Oh I rememeber in one of the games, one of the girls would say ganba ganba something at the end of each battle. I didn't understand it back then but I loved it.

Marazan 3 hours ago

Grandia is a beautiful game. Both visually and from a story telling perspective. A simple, sweet coming of age tale told without cynicism.

Justin, Sue and Feena feel like old friends.

sentrysapper 3 hours ago

looks like the host is getting too many requests, anyone know of a mirror?

wicket an hour ago

> Game Arts subsequently ported Grandia to the PlayStation, dropping it in Japan in the summer of 1999.

When I grew up, "dropping" something meant "excluding" it; you might drop a player from a team or a feature from a product to exclude it. It turns out that Grandia did actually release in Japan for the PlayStation in 1999.

Am I the only one who struggles with this new, fangled definition of the word "drop"?

  • gilrain an hour ago

    It’s a natural extension of the older term. “A [whatever] dropped right in front of me” conveys the original and new meanings just fine.

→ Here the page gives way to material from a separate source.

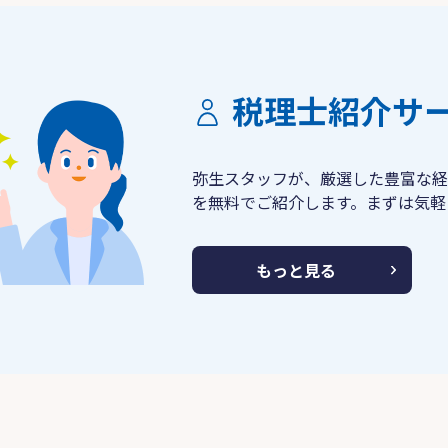
税理士紹介サ
弥生スタッフが、厳選した豊富な経
を無料でご紹介します。まずは気軽
もっと見る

    “A [whatever] was dropped in Japan. Where is [whatever]?”

    “In Japan, for one.”

    • phantasmish an hour ago

      I thought it was from some music subculture. I first encountered it in the context of albums, around the early or mid 2010s.

      I think it’s kinda lame in its escaped-containment form, and am surprised it’s been one of those things that stuck around as long as it has, but would place it low on my list of language gripes, personally.

  • garciansmith an hour ago

    I feel like I heard it used in that way since at least the '90s.

pnut 2 hours ago

I read that as "playing Grandma" and thought that was a pretty clever game concept.